Records provided ▸
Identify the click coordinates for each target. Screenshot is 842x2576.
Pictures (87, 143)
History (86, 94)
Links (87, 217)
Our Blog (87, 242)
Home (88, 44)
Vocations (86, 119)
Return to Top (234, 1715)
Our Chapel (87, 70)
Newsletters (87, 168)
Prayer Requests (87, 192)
==
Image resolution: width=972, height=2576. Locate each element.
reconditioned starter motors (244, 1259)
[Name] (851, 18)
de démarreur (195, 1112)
--
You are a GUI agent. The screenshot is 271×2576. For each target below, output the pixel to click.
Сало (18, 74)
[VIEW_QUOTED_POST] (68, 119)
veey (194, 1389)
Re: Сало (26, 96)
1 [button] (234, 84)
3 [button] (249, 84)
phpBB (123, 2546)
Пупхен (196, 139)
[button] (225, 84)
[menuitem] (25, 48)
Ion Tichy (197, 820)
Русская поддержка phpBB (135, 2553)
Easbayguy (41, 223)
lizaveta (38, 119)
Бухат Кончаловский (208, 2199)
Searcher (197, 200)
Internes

About this task ▸ Repeat, exactly as they stand above, the lines from the line with "Identify the click" to the line with "Prayer Requests (87, 192)", both lines included.

Result for this task ▸
Identify the click coordinates for each target. Screenshot is 842x2576.
Pictures (87, 143)
History (86, 94)
Links (87, 217)
Our Blog (87, 242)
Home (88, 44)
Vocations (86, 119)
Return to Top (234, 1715)
Our Chapel (87, 70)
Newsletters (87, 168)
Prayer Requests (87, 192)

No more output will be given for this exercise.